> The task:
Output the full listing below exactly.

> Dataset records:

########################################

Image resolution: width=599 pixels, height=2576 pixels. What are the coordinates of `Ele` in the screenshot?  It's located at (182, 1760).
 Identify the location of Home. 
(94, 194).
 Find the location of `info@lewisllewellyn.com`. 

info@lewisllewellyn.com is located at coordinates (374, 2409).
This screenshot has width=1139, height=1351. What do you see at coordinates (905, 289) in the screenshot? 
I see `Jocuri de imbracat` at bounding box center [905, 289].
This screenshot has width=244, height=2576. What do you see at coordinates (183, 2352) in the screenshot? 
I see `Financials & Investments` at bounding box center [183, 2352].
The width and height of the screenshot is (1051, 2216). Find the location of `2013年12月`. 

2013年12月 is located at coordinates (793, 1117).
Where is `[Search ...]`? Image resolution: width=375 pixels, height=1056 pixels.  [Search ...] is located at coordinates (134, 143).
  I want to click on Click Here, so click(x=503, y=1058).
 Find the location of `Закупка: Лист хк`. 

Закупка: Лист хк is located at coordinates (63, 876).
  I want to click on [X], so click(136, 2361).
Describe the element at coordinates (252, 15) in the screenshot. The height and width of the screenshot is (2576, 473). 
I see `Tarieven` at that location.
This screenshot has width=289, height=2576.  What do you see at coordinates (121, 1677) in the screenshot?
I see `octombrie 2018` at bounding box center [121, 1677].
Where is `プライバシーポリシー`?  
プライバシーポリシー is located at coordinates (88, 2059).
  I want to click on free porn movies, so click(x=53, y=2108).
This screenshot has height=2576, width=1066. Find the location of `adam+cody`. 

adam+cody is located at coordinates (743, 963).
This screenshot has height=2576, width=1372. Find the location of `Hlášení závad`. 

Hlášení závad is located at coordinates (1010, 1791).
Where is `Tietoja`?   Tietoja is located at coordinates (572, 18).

########################################

> Answer to the exercise:
Image resolution: width=599 pixels, height=2576 pixels. What are the coordinates of `Ele` in the screenshot?  It's located at (182, 1760).
 Identify the location of Home. 
(94, 194).
 Find the location of `info@lewisllewellyn.com`. 

info@lewisllewellyn.com is located at coordinates (374, 2409).
This screenshot has width=1139, height=1351. What do you see at coordinates (905, 289) in the screenshot? 
I see `Jocuri de imbracat` at bounding box center [905, 289].
This screenshot has width=244, height=2576. What do you see at coordinates (183, 2352) in the screenshot? 
I see `Financials & Investments` at bounding box center [183, 2352].
The width and height of the screenshot is (1051, 2216). Find the location of `2013年12月`. 

2013年12月 is located at coordinates (793, 1117).
Where is `[Search ...]`? Image resolution: width=375 pixels, height=1056 pixels.  [Search ...] is located at coordinates (134, 143).
  I want to click on Click Here, so click(x=503, y=1058).
 Find the location of `Закупка: Лист хк`. 

Закупка: Лист хк is located at coordinates (63, 876).
  I want to click on [X], so click(136, 2361).
Describe the element at coordinates (252, 15) in the screenshot. The height and width of the screenshot is (2576, 473). 
I see `Tarieven` at that location.
This screenshot has width=289, height=2576.  What do you see at coordinates (121, 1677) in the screenshot?
I see `octombrie 2018` at bounding box center [121, 1677].
Where is `プライバシーポリシー`?  
プライバシーポリシー is located at coordinates (88, 2059).
  I want to click on free porn movies, so click(x=53, y=2108).
This screenshot has height=2576, width=1066. Find the location of `adam+cody`. 

adam+cody is located at coordinates (743, 963).
This screenshot has height=2576, width=1372. Find the location of `Hlášení závad`. 

Hlášení závad is located at coordinates (1010, 1791).
Where is `Tietoja`?   Tietoja is located at coordinates (572, 18).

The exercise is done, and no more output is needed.